===== Records to use =====

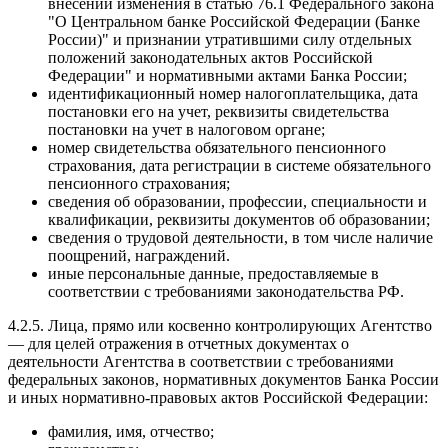
внесении изменения в статью 76.1 Федерального закона
"О Центральном банке Российской Федерации (Банке
России)" и признании утратившими силу отдельных
положений законодательных актов Российской
Федерации" и нормативными актами Банка России;
идентификационный номер налогоплательщика, дата
постановки его на учет, реквизиты свидетельства
постановки на учет в налоговом органе;
номер свидетельства обязательного пенсионного
страхования, дата регистрации в системе обязательного
пенсионного страхования;
сведения об образовании, профессии, специальности и
квалификации, реквизиты документов об образовании;
сведения о трудовой деятельности, в том числе наличие
поощрений, награждений.
иные персональные данные, предоставляемые в
соответствии с требованиями законодательства РФ.
4.2.5. Лица, прямо или косвенно контролирующих Агентство
— для целей отражения в отчетных документах о
деятельности Агентства в соответствии с требованиями
федеральных законов, нормативных документов Банка России
и иных нормативно-правовых актов Российской Федерации:
фамилия, имя, отчество;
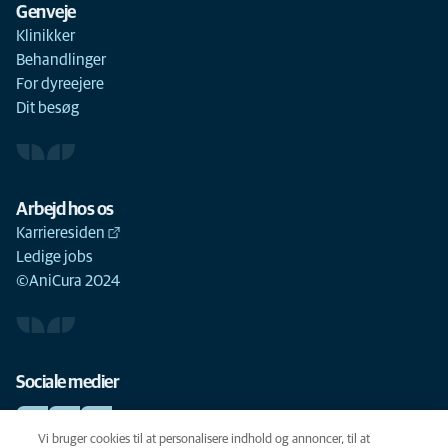
Genveje
Klinikker
Behandlinger
For dyreejere
Dit besøg
Arbejd hos os
Karrieresiden
Ledige jobs
©AniCura 2024
Sociale medier
Vi bruger cookies til at personalisere indhold og annoncer, til at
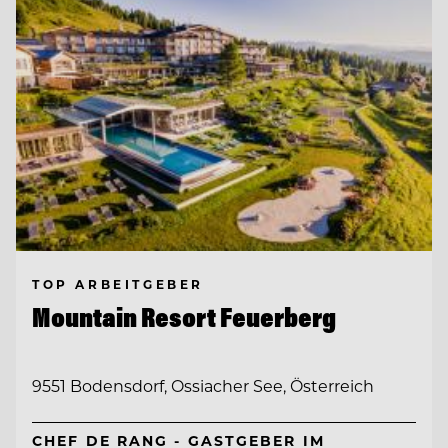
TOP ARBEITGEBER
Mountain Resort Feuerberg
9551 Bodensdorf, Ossiacher See, Österreich
CHEF DE RANG - GASTGEBER IM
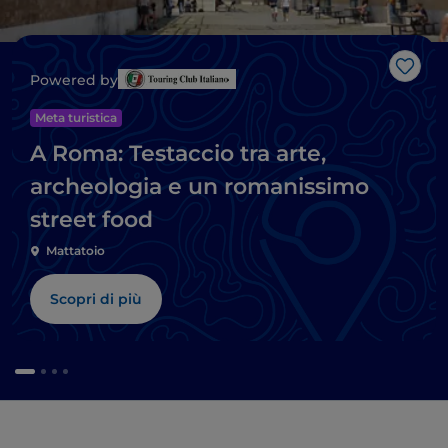
Like
Powered by
Meta turistica
A Roma: Testaccio tra arte,
archeologia e un romanissimo
street food
Mattatoio
Scopri di più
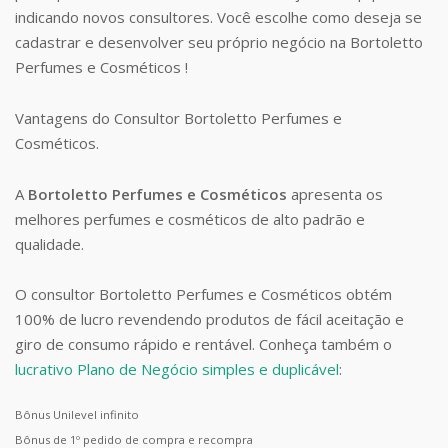
indicando novos consultores. Você escolhe como deseja se
cadastrar e desenvolver seu próprio negócio na Bortoletto
Perfumes e Cosméticos !
Vantagens do Consultor Bortoletto Perfumes e
Cosméticos.
A
Bortoletto Perfumes e Cosméticos
apresenta os
melhores perfumes e cosméticos de alto padrão e
qualidade.
O consultor Bortoletto Perfumes e Cosméticos obtém
100% de lucro revendendo produtos de fácil aceitação e
giro de consumo rápido e rentável. Conheça também o
lucrativo Plano de Negócio simples e duplicável
:
Bônus Unilevel infinito
Bônus de 1º pedido de compra e recompra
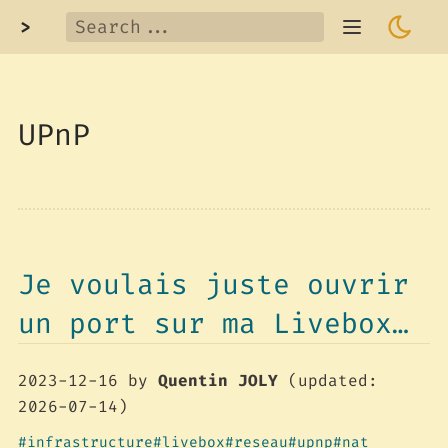
>
UPnP
Je voulais juste ouvrir
un port sur ma Livebox…
2023-12-16
by
Quentin JOLY
(updated:
2026-07-14)
infrastructure
livebox
reseau
upnp
nat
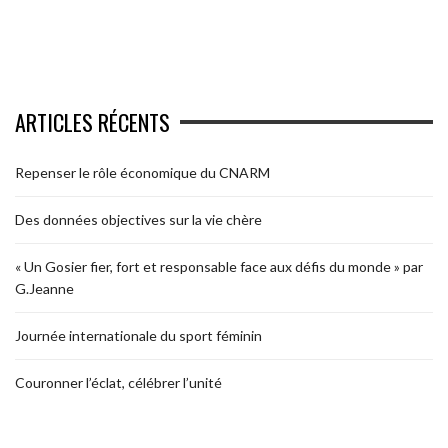
ARTICLES RÉCENTS
Repenser le rôle économique du CNARM
Des données objectives sur la vie chère
« Un Gosier fier, fort et responsable face aux défis du monde » par
G.Jeanne
Journée internationale du sport féminin
Couronner l’éclat, célébrer l’unité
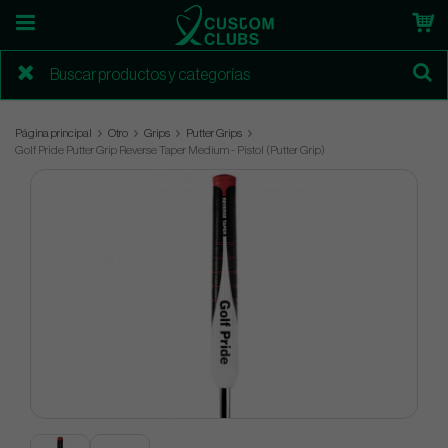
Página principal
Otro
Grips
Putter Grips
Golf Pride Putter Grip Reverse Taper Medium - Pistol (Putter Grip)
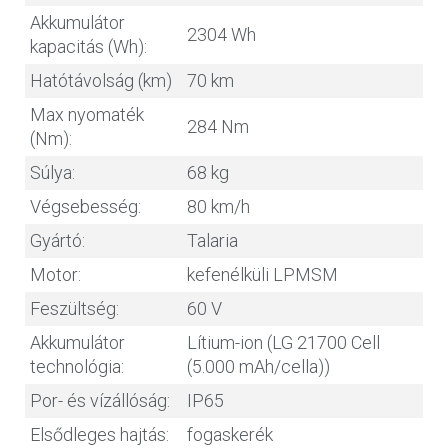
Akkumulátor
2304 Wh
kapacitás (Wh):
Hatótávolság (km)
70 km
Max nyomaték
284 Nm
(Nm):
Súlya:
68 kg
Végsebesség:
80 km/h
Gyártó:
Talaria
Motor:
kefenélküli LPMSM
Feszültség:
60 V
Akkumulátor
Lítium-ion (LG 21700 Cell
technológia:
(5.000 mAh/cella))
Por- és vízállóság:
IP65
Elsődleges hajtás:
fogaskerék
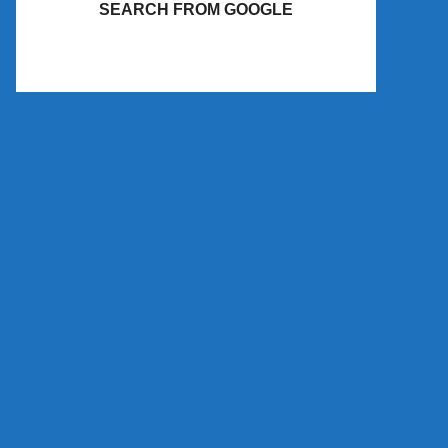
SEARCH FROM GOOGLE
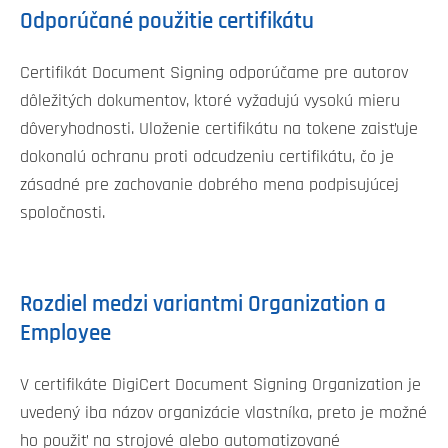
Odporúčané použitie certifikátu
Certifikát Document Signing odporúčame pre autorov
dôležitých dokumentov, ktoré vyžadujú vysokú mieru
dôveryhodnosti. Uloženie certifikátu na tokene zaisťuje
dokonalú ochranu proti odcudzeniu certifikátu, čo je
zásadné pre zachovanie dobrého mena podpisujúcej
spoločnosti.
Rozdiel medzi variantmi Organization a
Employee
V certifikáte DigiCert Document Signing Organization je
uvedený iba názov organizácie vlastníka, preto je možné
ho použiť na strojové alebo automatizované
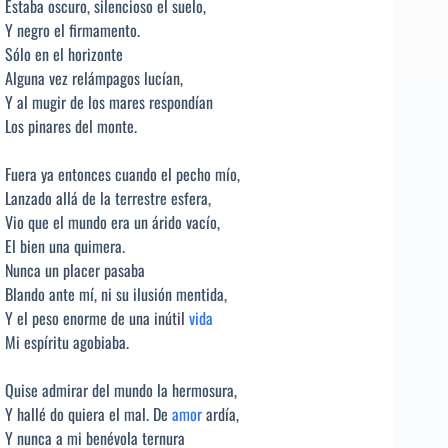
Estaba oscuro, silencioso el suelo,
Y negro el firmamento.
Sólo en el horizonte
Alguna vez relámpagos lucían,
Y al mugir de los mares respondían
Los pinares del monte.
Fuera ya entonces cuando el pecho mío,
Lanzado allá de la terrestre esfera,
Vio que el mundo era un árido vacío,
El bien una quimera.
Nunca un placer pasaba
Blando ante mí, ni su ilusión mentida,
Y el peso enorme de una inútil
vida
Mi espíritu agobiaba.
Quise admirar del mundo la hermosura,
Y hallé do quiera el mal. De
amor
ardía,
Y nunca a mi benévola ternura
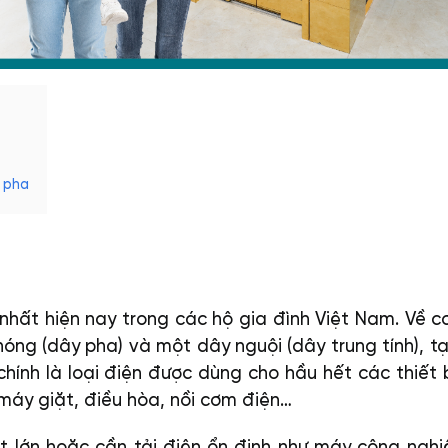
1 pha
 nhất hiện nay trong các hộ gia đình Việt Nam. Về c
óng (dây pha) và một dây nguội (dây trung tính), t
chính là loại điện được dùng cho hầu hết các thiết b
 máy giặt, điều hòa, nồi cơm điện…
uất lớn hoặc cần tải điện ổn định như máy công nghi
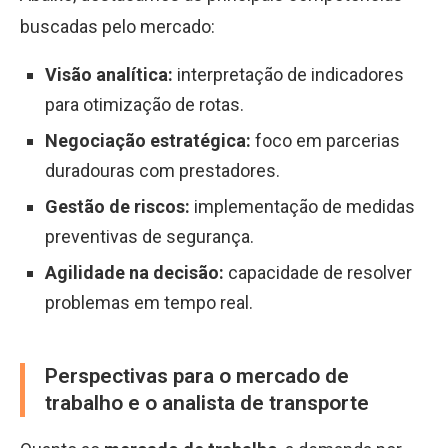
buscadas pelo mercado:
Visão analítica:
interpretação de indicadores
para otimização de rotas.
Negociação estratégica:
foco em parcerias
duradouras com prestadores.
Gestão de riscos:
implementação de medidas
preventivas de segurança.
Agilidade na decisão:
capacidade de resolver
problemas em tempo real.
Perspectivas para o mercado de
trabalho e o analista de transporte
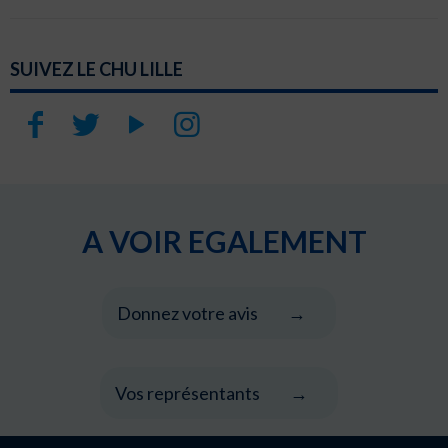
SUIVEZ LE CHU LILLE
A VOIR EGALEMENT
Donnez votre avis
Vos représentants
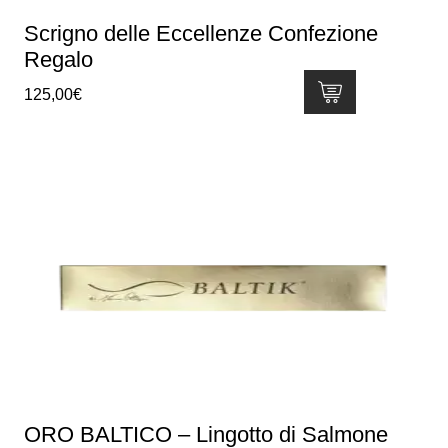
del
Scrigno delle Eccellenze Confezione
prodotto
Regalo
125,00
€
ORO BALTICO – Lingotto di Salmone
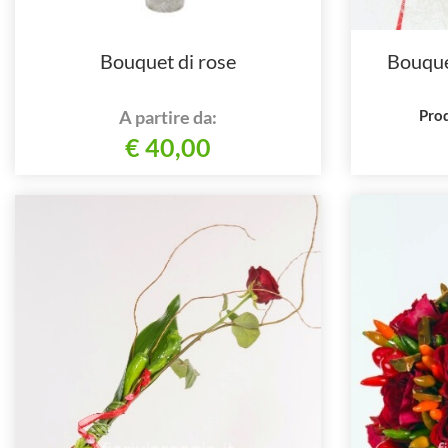
Bouquet di rose
Bouquet
A partire da:
Prod
€ 40,00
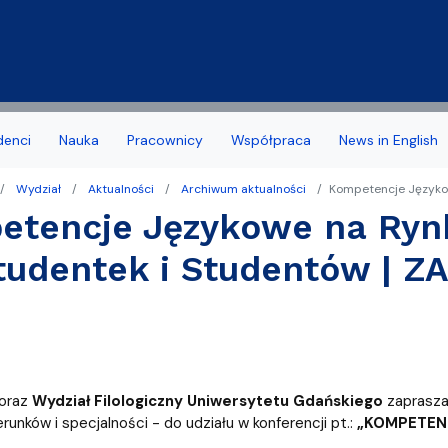
Przejdź do treści
denci
Nauka
Pracownicy
Współpraca
News in English
Wydział
Aktualności
Archiwum aktualności
Kompetencje Językow
a Wydziału
 stypendia, obrony, nagrody
acyjny
Deklaracja dostępności
Biuro Karier
tencje Językowe na Rynk
noris Causa
we
Jakość kształcenia
tudentek i Studentów | ZA
amowe Kierunków
tudenta 1 roku
Programy studiów zakońc
ziału
 studencka
Samorząd Studentów
Dziekanatu
Dofinansowanie aktywności
oraz
Wydział Filologiczny Uniwersytetu Gdańskiego
zaprasza
yplomowe
runków i specjalności - do udziału w konferencji pt.:
„KOMPETEN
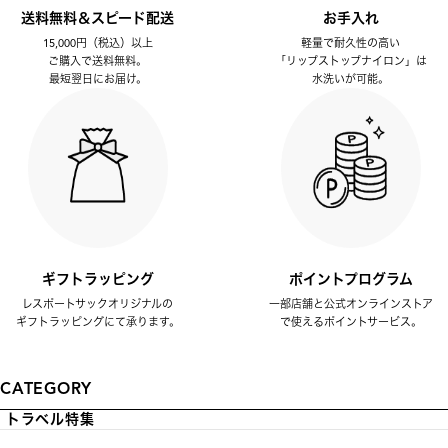
送料無料＆スピード配送
お手入れ
15,000円（税込）以上
軽量で耐久性の高い
ご購入で送料無料。
「リップストップナイロン」は
最短翌日にお届け。
水洗いが可能。
ギフトラッピング
ポイントプログラム
レスポートサックオリジナルの
一部店舗と公式オンラインストア
ギフトラッピングにて承ります。
で使えるポイントサービス。
CATEGORY
トラベル特集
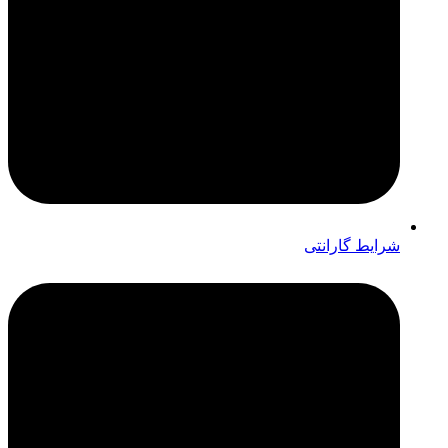
شرایط گارانتی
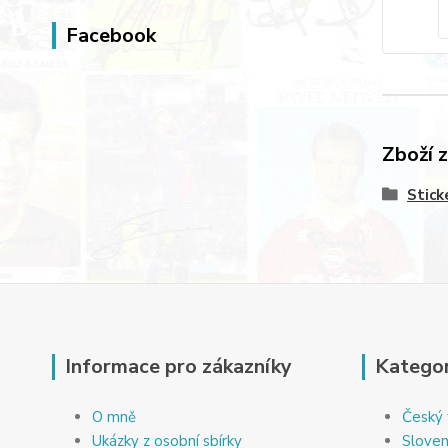
Facebook
Zboží 
Stick
Informace pro zákazníky
Kategor
O mně
Český 
Ukázky z osobní sbírky
Sloven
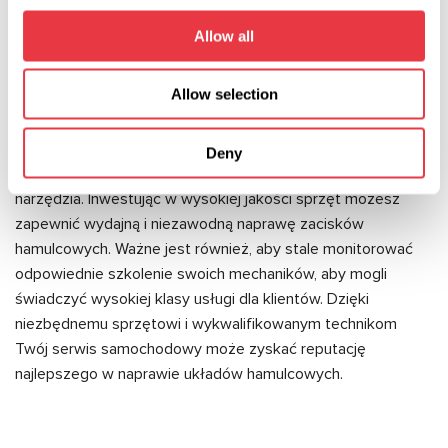
Allow all
Allow selection
Wniosek
Do pomyślnej naprawy zacisków hamulcowych w serwisie
Deny
samochodowym potrzebny jest odpowiedni sprzęt i
narzędzia. Inwestując w wysokiej jakości sprzęt możesz
zapewnić wydajną i niezawodną naprawę zacisków
hamulcowych. Ważne jest również, aby stale monitorować
odpowiednie szkolenie swoich mechaników, aby mogli
świadczyć wysokiej klasy usługi dla klientów. Dzięki
niezbędnemu sprzętowi i wykwalifikowanym technikom
Twój serwis samochodowy może zyskać reputację
najlepszego w naprawie układów hamulcowych.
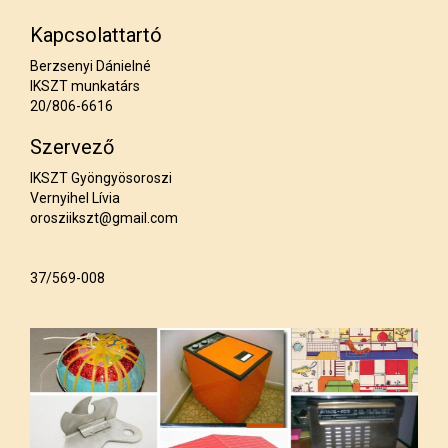
Kapcsolattartó
Berzsenyi Dánielné
IKSZT munkatárs
20/806-6616
Szervező
IKSZT Gyöngyösoroszi
Vernyihel Lívia
orosziikszt@gmail.com
37/569-008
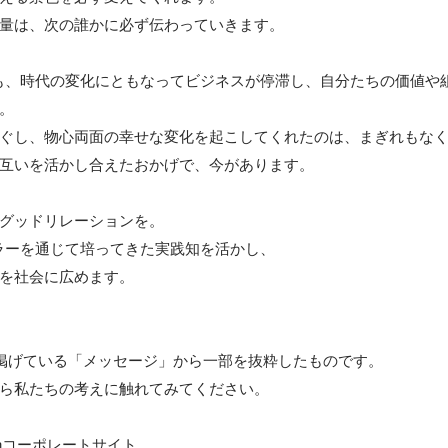
量は、次の誰かに必ず伝わっていきます。

nも、時代の変化にともなってビジネスが停滞し、自分たちの価値や
。

ぐし、物心両面の幸せな変化を起こしてくれたのは、まぎれもな
互いを活かし合えたおかげで、今があります。

グッドリレーションを。

エラーを通じて培ってきた実践知を活かし、

を社会に広めます。

掲げている「メッセージ」から一部を抜粋したものです。

ら私たちの考えに触れてみてください。
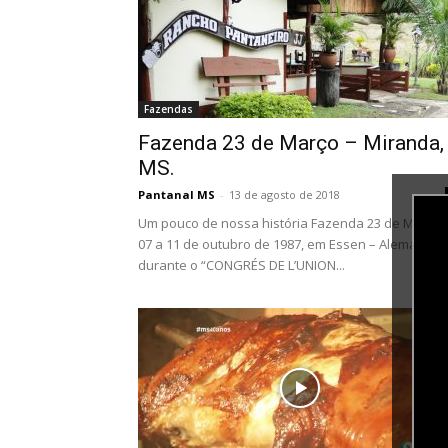
Fazendas
Fazenda 23 de Março – Miranda,
MS.
Pantanal MS
-
13 de agosto de 2018
Um pouco de nossa história Fazenda 23 de Março
07 a 11 de outubro de 1987, em Essen – Alemanha,
durante o “CONGRÉS DE L’UNION...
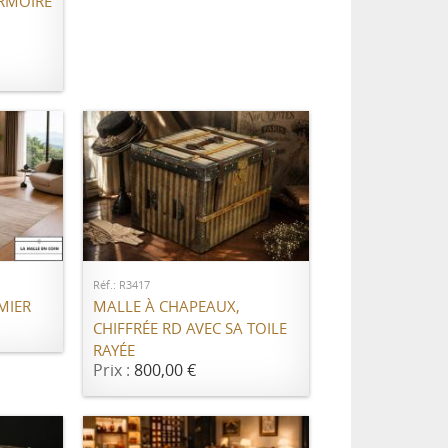
RMOIRE
AJOUTER AU PANIER
ER
Réf.: R3417
MALLE À CHAPEAUX,
MIER
CHIFFRÉE RD AVEC SA TOILE
RAYÉE
Prix :
800,00 €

=====

#### What to produce
Leave out the images and write out the lines above exactly, from the one with "Bônus Unilevel infinito" up to and including the one with "Journée internationale du sport féminin".

#### Output of the exercise
Bônus Unilevel infinito
Bônus de 1º pedido de compra e recompra
>
UPnP
Je voulais juste ouvrir
un port sur ma Livebox…
2023-12-16
by
Quentin JOLY
(updated:
2026-07-14)
infrastructure
livebox
reseau
upnp
nat
ARTICLES RÉCENTS
Repenser le rôle économique du CNARM
Des données objectives sur la vie chère
« Un Gosier fier, fort et responsable face aux défis du monde » par
G.Jeanne
Journée internationale du sport féminin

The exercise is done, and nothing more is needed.